Funny how the above went shorter before he could bottom turn. My first board was 10.7 Takayama and i had never surfed before. That and any other board will surf better than I can. You dont need to go short to turn you need to learn how to turn.
My mate rides a 7.4 x 24 thats way past my ability . I stick with what i know and can handle safely
Yep teaching myself to bottom turn was definitely part of the ignorance/fun of searching, learning and hopefully improving! Guilty!![]()
I talked to a guy out turning his board heroically just this morning and he was riding a Naish 10' x 29" x 130L. It's all bloody great stuff!
Great post Suporator! So many of us have been lucky to follow parallel journeys. Our wallets have suffered but I would sure do it all over again.
Learn first....................then start to take manageable risks..................then go hard at the pointy end of the risk curve. Then the only thing to worry about is your wallet!
I think it has more to do with the wave you're trying to ride, rather than personal preference.
My local is a dumpy beach break, mostly mushy but sometimes very slow rollers that break very fast on a shallow sandbar.
In these conditions longer boards generally suck, just because they're too unwieldy to turn when the wave picks up speed and you need to get down the line ASAP before you die. A shorter (but not necessarily wider) board is amazing because you can line up closer to the break, drop straight onto the face after a single stroke or two, turn and get down the line.
When there's actually a nice swell that rolls and you can hit a bigger (and cleaner) outside break, the long narrow board is a lot more fun because you just have so much more wave to use, and the swell is slow enough that the speed of the longer board helps a lot.
My main board was a 7'8 x 29.5 and felt it was perfect. If I lived somewhere else it would probably be different, though.
I think it has more to do with the wave you're trying to ride, rather than personal preference.
Exactly.
Long and narrow will feel dead on slow waves, short and wide will generate power. And on fast waves, wide will feel stiff.
Plus narrow is easier to go rail-to-rail, but wider provides a platform to push against for added leverage in turns.
There are so many variables that come into play.
But from a performance level point of view there,s 2 ways to look at it.
A performance surf sup, is designed to be surfed off the tail.

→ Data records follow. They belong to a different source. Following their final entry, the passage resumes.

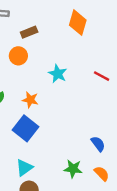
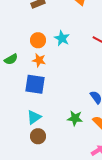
orange circle: (18, 56) -> (38, 40), moved
blue square: (26, 128) -> (35, 84), turned -30

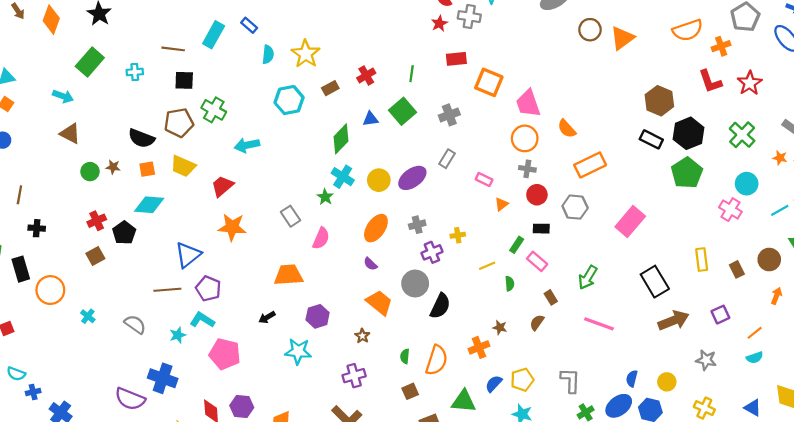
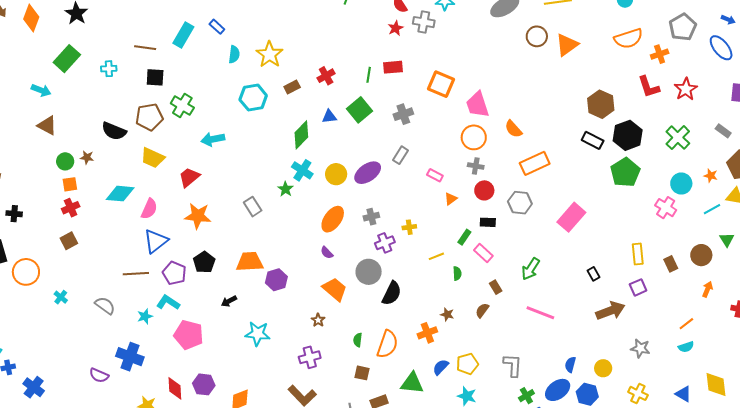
red rectangle: (456, 59) -> (393, 67), moved
orange star: (780, 158) -> (711, 176), moved
orange square: (147, 169) -> (70, 184), moved
black pentagon: (124, 233) -> (204, 262), moved
pink semicircle: (321, 238) -> (149, 209), moved
black rectangle: (655, 282) -> (594, 274), size x0.5
purple square: (720, 315) -> (638, 287), moved
purple hexagon: (318, 316) -> (276, 280), moved
brown square: (410, 391) -> (362, 373), turned 35
purple semicircle: (130, 399) -> (99, 375), size x0.7

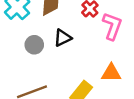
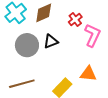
gray circle: (34, 45) -> (27, 45), size x1.5

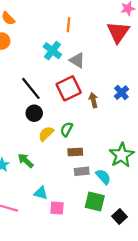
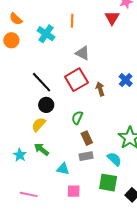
red triangle: (118, 32) -> (112, 18), moved, size x0.7
cyan cross: (52, 51) -> (46, 34), moved
yellow semicircle: (46, 134) -> (39, 125), moved
brown rectangle: (75, 152) -> (87, 138), turned 72
gray rectangle: (82, 171) -> (86, 156), moved
cyan triangle: (41, 193) -> (63, 169), moved

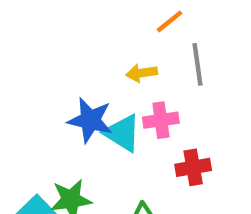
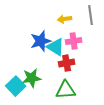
blue star: (90, 120) -> (41, 41), turned -30
red cross: (193, 167) -> (67, 63), moved

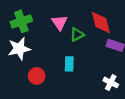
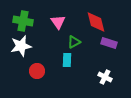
green cross: (21, 21) -> (23, 21), turned 30
green triangle: (77, 35) -> (74, 42), moved

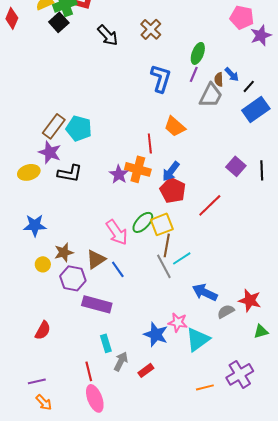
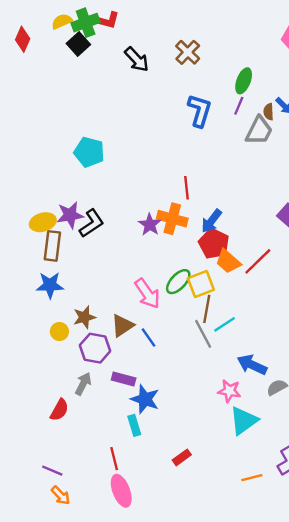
brown rectangle: (54, 126) -> (52, 246), moved, turned -30
orange trapezoid: (175, 126) -> (228, 261), moved
cyan pentagon: (79, 128) -> (89, 152), moved
purple star: (50, 152) -> (70, 215), moved, turned -30
black L-shape: (70, 173) -> (91, 223), turned -45
purple rectangle: (97, 304) -> (124, 379), size x0.7
pink star: (178, 322) -> (229, 391), moved
blue star: (156, 334) -> (145, 399), moved
gray arrow: (121, 361) -> (83, 384), moved
purple line: (37, 381) -> (52, 471), turned 36

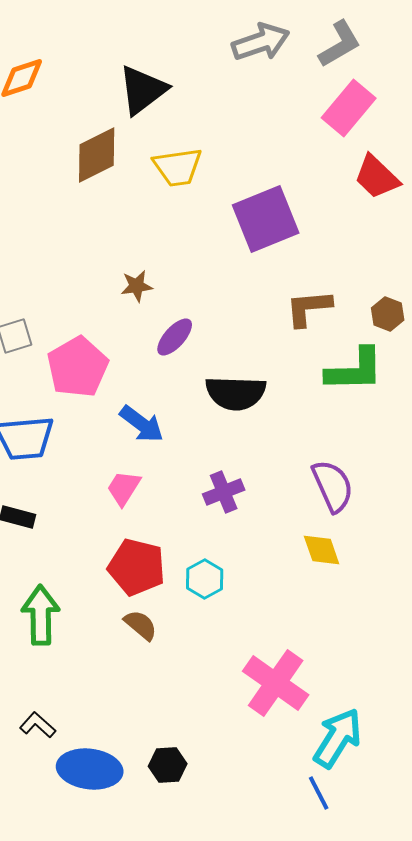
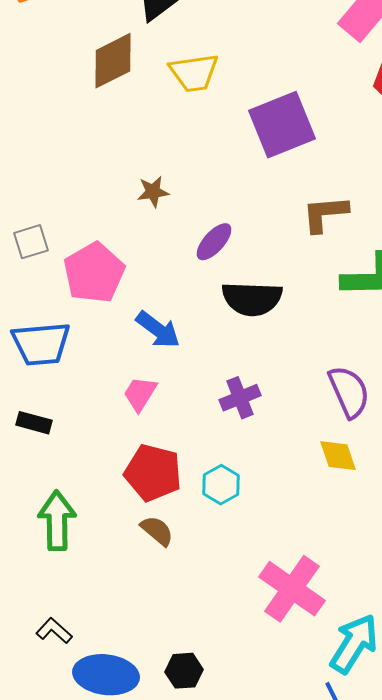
purple ellipse: (175, 337) -> (214, 242), moved

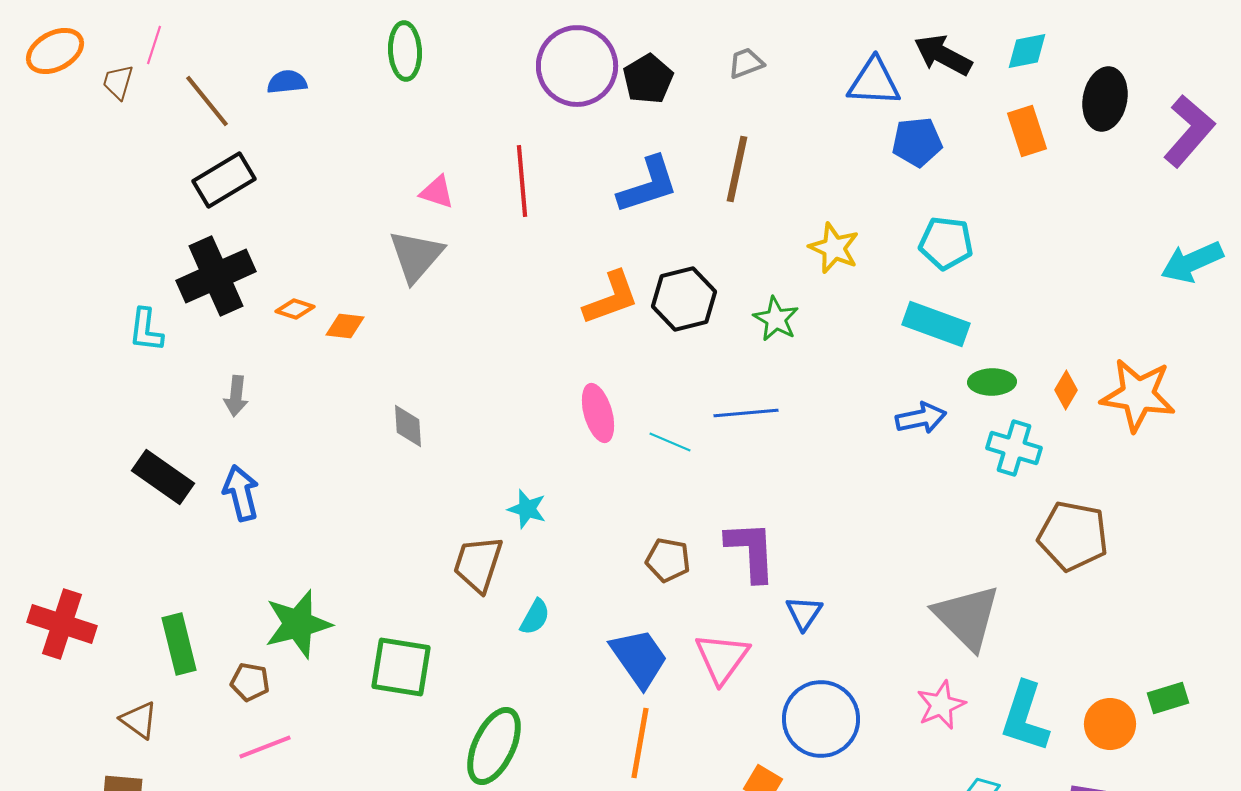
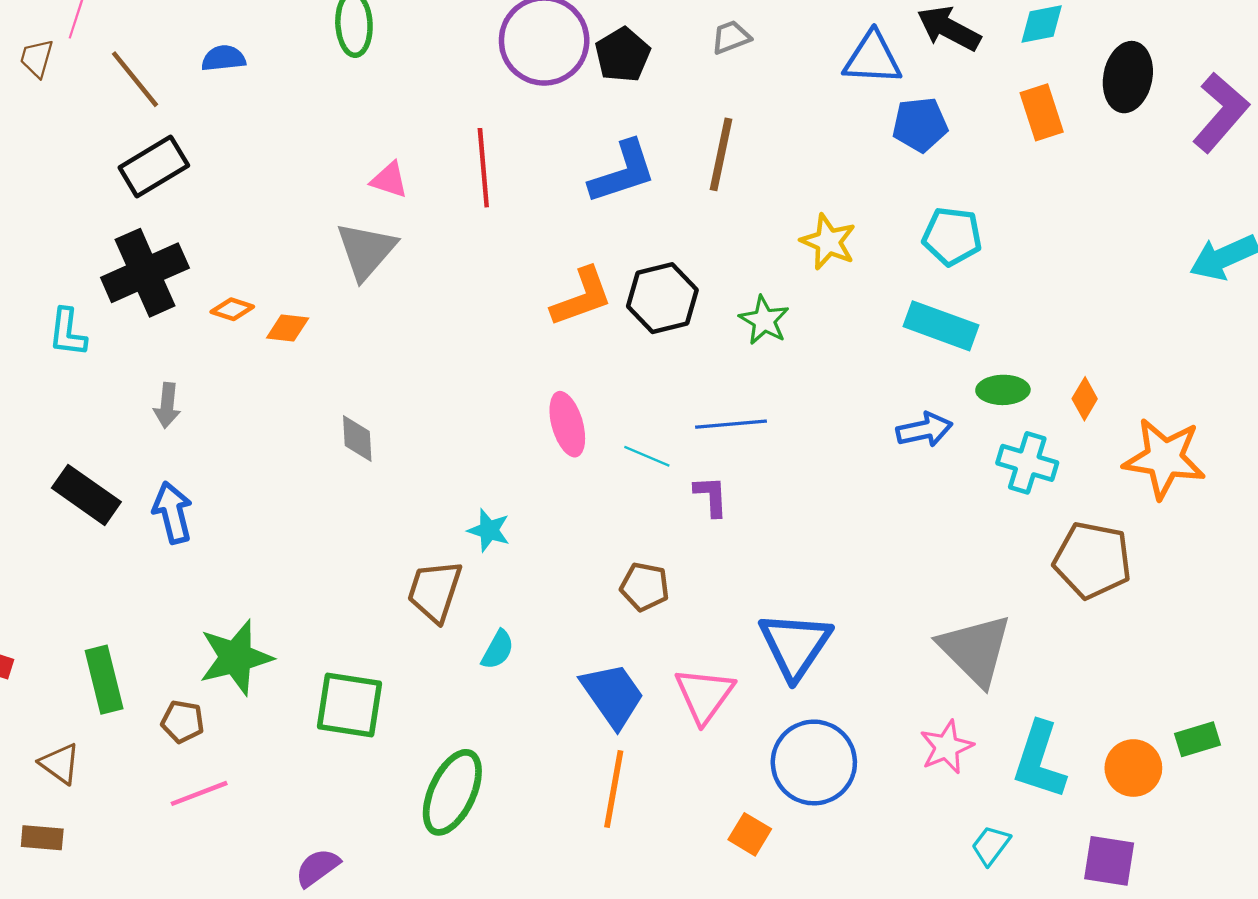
orange star: (1138, 395) -> (1164, 458), moved
purple L-shape: (751, 551) -> (711, 496), moved, size x0.6
blue triangle: (804, 613) -> (795, 645), size x1.8

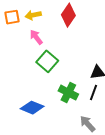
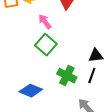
pink arrow: (36, 37) -> (45, 22), moved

Much like a shortboard.
If your ideal volume is 130L that means you're gonna be around a 9"0-9"5 (27"-28.5 wide) board.
But on the other hand, if 90% of the time, you're surfing 1-2ft waves, then a 9"0ft plus board will almost always stall when surfed off the tail.
Enter shorter and wider.
In a compact style shape a 130L board could be somewhere closer to 8"0-8"5 long (30"- 32" wide)
Sure it wont rail as good, but it will be easier to turn, easier to catch waves on and overall a more enjoyable experience.
I personally ride a 8"4 X 28.5 105L performance.
But enjoy a 7"11 x 110L on a lot of the days.
Obviously the "tomo" style changes things a lot but for now, thats how i see it.
But on the other hand, if 90% of the time, you're surfing 1-2ft waves, then a 9"0ft plus board will almost always stall when surfed off the tail.
Enter shorter and wider.
This is a very good point. FWIW In smaller waves I don't like my 8'10" Speeed as much because of the stalling issue. My new 8'7" Flow feels much better. I have had my speeed out in some bigger waves the last few days and it felt good (I did not take the Flow because it is often pretty lumpy waiting for waves at this break).